Devopsdays Ghent 2019: random notes
Where my previous articles were focussed on the notes I took of the talks, this article is a mix of random notes and observations I made throughout the conference.
The conference
First of all: this devopsdays conference—once again—inspired me. It refreshed my desire to make the world (or at least a part of it) a better place.
A big change in the format was that each speaker only had a 15 minute time slot. This was done to allow more people to speak. While the organization certainly succeeded in that regard, I felt that most talks were too short, that is: I would have loved them to last longer.
It felt like the conference was less technical. Perhaps this was because of the length of the talks, which meant the speakers could not go as deep into a subject as with a 30-minute talk? Perhaps it was because there were no workshops where I usually get (more than) my dose of technical deep dives? Perhaps it was just me?
Note that this is not a complaint about the speakers. Each and every one of them did a great job and had an inspiring talk. I really appreciate them taking the stage and sharing their knowledge, experience and opinions with us. Thank you all!
Sponsors
I talked to a number of sponsors and would like to do more research on certain products. Examples:
- Google Cloud: so far my focus has been on AWS and Azure, but Google’s cloud offering might also be interesting.
- Logz.io: instead of managing our own Elastic stack and metrics collection + visualization, we might be able to use logz.io for things we want to run in the cloud. Apparently you can also specify that you want your data to stay within the EU, which is a plus.
- Pulumi: So far I have used Ansible, Terraform and CloudFormation for my infrastructure-as-code needs. Pulumi allows you to code in e.g. Python instead of YAML or a domain specific language.
- Rancher: although the projects I’m involved in do not use Kubernetes at the moment, they might in the future. And then it might be useful to see what Rancher can do for us.
- Sonaytpe: detect components with a known vulnerability in your stack.
Other conferences
During the ignites on the second day, a few other conferences were mentioned:
- Delivery Conf: 21 & 22 January 2020, Seattle, WA, USA
- FOSDEM: 1 & 2 February 2020, Bruxelles, Belgium
- Configuration Management Camp: 3–5 February 2020, Ghent, Belgium
Home lab
One of the open spaces I joined was about home labs. I only have a small setup at home, but I did get a few ideas out of this session that may be worth checking out.
- Nextcloud
- Have my Synology NAS backup stuff to AWS Glacier
- Plex; perhaps I can use this to make my DVD collection (which is now gathering dust) accessible again?
But the most important question, in my opinion, that was asked during this
session: do you have a disaster recovery plan for your home lab?
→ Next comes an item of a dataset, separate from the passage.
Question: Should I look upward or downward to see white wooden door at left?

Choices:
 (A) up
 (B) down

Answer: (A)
What if I’m not around and something breaks down, like the WiFi, how does my family get things up and running again? Spoiler: they probably won’t. And this is not their fault. I made things more complex than needed (from their perspective that is) and failed to provide instructions on how to solve issues.
Miscellaneous
On meetings:
- Lean Coffee: an interesting, lightweight meeting format
- POWER start: a meeting facilitation technique to increase the effectiveness of meetings
On toil:
- Read up on the subject of toil: Google’s SRE book, chapter 5: Eliminating toil
- Learn to better recognize toil and record it (what is it, what does it cost in time, energy, etc and what is the frequency)
- Make time to eliminate toil
- Read up on, and think about, immutable infrastructure and see if we can use it to remove toil
Random, unrelated stuff:
- Look at CloudFormation Lint
- Read the GitOps article by Weaveworks
Something that was said during an open space about testing infrastructure-as-code:
You deploy infrastructure not to have that infrastructure, but to run an application on top of.
I don’t recall who mentioned it, when and what the context was, but r/devops might be fun to read.